In a major shakeup of a power sector currently monopolized by a state-owned giant, South Korea has moved to partially open its electricity generation market to private companies in a bid to improve efficiency, cut debt, and improve transparency.
The incremental liberalization measure means that state-owned Korea Electric Power Corp.’s (KEPCO’s) five generating subsidiaries—Korea South-East Power, Korea Midland Power, Korea Western Power, Korea Southern Power, and Korea East-West Power—will be listed on the stock market. It also includes KEPCO’s wholly owned subsidiary Korea Hydro and Nuclear Power, the company that owns and operates South Korea’s 21 nuclear power plants and produces a third of the country’s power. In addition, the government may require KEPCO to shut down its resource development business overseas and sell nine assets abroad. It also wants to partially privatize the Korea Gas Technology Corp. and KEPCO KDN, a company that provides electric power information technology services.
South Korea last embarked on privatizing KEPCO after the currency crisis of 1997, seeking to increase private holdings of the company’s shares to 40%. But privatization didn’t prove easy owing to the company’s size and the low price of power. Since then, reportedly, the government has been discouraged from continuing its electricity market restructuring process by anti-nuclear activism and labor and environmental issues. Today, transmission and retail services are still monopolized by KEPCO, and South Korea’s government holds about 51% of the company’s shares.

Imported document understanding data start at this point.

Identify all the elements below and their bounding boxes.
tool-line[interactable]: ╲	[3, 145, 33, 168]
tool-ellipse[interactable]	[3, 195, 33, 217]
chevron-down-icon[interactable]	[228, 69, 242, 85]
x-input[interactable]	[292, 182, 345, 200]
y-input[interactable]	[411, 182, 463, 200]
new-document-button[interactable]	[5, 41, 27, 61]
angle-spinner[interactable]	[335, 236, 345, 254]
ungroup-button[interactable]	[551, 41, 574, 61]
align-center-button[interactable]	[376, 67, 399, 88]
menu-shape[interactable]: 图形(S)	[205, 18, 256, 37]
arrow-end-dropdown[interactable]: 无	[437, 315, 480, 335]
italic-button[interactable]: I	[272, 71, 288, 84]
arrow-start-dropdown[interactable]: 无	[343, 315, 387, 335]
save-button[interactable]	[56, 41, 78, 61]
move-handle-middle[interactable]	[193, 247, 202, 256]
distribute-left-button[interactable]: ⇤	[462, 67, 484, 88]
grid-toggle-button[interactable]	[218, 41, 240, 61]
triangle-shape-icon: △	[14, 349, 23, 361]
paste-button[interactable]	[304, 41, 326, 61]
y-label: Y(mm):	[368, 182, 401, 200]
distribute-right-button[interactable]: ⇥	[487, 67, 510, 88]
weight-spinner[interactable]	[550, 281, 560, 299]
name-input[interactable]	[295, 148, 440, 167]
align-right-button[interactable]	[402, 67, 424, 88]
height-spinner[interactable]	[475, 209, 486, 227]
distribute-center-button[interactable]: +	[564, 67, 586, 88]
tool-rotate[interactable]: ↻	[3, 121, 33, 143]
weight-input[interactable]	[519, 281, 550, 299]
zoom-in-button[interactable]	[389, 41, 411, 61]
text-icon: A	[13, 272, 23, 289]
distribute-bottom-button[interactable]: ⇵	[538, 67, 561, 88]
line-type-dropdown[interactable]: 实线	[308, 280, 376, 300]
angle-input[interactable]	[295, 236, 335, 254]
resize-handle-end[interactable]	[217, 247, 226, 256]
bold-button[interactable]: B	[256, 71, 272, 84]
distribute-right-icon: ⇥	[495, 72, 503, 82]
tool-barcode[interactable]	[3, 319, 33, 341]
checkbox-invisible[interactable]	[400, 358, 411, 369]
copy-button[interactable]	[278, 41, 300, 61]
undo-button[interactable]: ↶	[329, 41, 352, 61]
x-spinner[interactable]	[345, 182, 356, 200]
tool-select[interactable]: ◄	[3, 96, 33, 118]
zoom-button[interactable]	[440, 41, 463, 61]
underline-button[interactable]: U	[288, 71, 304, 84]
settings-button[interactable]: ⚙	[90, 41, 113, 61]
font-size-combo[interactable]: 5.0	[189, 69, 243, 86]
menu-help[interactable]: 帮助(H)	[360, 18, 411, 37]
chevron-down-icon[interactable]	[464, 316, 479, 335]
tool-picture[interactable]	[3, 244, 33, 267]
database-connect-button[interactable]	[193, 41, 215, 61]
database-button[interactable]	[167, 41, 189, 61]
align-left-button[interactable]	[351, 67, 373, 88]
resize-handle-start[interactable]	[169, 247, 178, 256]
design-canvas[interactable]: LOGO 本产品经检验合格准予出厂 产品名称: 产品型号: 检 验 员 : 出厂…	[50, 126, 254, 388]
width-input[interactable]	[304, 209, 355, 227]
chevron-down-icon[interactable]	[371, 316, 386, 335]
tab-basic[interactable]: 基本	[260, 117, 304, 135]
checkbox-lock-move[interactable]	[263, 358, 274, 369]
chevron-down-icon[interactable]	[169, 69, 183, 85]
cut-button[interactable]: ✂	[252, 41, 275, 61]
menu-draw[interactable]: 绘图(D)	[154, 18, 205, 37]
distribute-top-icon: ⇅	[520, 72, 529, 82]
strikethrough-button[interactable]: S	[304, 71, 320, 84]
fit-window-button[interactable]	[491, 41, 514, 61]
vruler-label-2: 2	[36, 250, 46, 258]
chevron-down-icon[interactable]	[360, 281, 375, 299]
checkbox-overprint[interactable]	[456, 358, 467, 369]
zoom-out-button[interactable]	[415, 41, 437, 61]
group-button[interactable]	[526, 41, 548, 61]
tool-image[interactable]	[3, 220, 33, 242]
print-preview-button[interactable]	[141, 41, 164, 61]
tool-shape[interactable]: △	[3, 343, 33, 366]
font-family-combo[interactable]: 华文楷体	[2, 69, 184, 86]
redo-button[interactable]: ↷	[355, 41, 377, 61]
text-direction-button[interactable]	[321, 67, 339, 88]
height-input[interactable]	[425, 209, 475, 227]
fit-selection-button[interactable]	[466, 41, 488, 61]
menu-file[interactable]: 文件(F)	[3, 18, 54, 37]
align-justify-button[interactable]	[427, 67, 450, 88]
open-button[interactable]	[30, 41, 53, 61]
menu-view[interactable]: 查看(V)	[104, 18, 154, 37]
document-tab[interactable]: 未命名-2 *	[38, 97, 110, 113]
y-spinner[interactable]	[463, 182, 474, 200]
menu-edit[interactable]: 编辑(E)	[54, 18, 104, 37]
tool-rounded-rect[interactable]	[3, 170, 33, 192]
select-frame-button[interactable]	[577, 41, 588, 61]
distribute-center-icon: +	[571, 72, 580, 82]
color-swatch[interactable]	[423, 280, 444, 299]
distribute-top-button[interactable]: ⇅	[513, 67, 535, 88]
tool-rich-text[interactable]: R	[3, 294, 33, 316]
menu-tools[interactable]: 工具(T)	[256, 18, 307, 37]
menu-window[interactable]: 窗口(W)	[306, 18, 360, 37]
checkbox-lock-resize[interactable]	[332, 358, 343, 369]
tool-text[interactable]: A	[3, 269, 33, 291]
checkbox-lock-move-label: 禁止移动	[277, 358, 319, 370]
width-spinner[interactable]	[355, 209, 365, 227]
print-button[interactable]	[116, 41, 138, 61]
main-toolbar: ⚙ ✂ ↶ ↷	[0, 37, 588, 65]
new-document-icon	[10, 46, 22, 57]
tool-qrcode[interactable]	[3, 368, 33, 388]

While details of the measure announced in mid-June are sparse, it has been reported that it could cap the private sector’s stake in KEPCO entities at 20% to 30% to preserve the government’s majority share. However, it may also allow renewable energy companies to sell power directly to consumers. Currently, private companies and individuals must trade and distribute power through KEPCO.
KEPCO has pushed back against the liberalization measure. An internal report made public this June warns that introducing competition in the power supply market could push up power prices and compromise quality of service over time. The report also predicts that “consumers will find it difficult to enjoy benefits of a diverse rate system as they have insufficient information about an individual rate system. Rather, consumer fatigue may increase because of the retail market being dominated by a handful of suppliers and a complicated rate system.”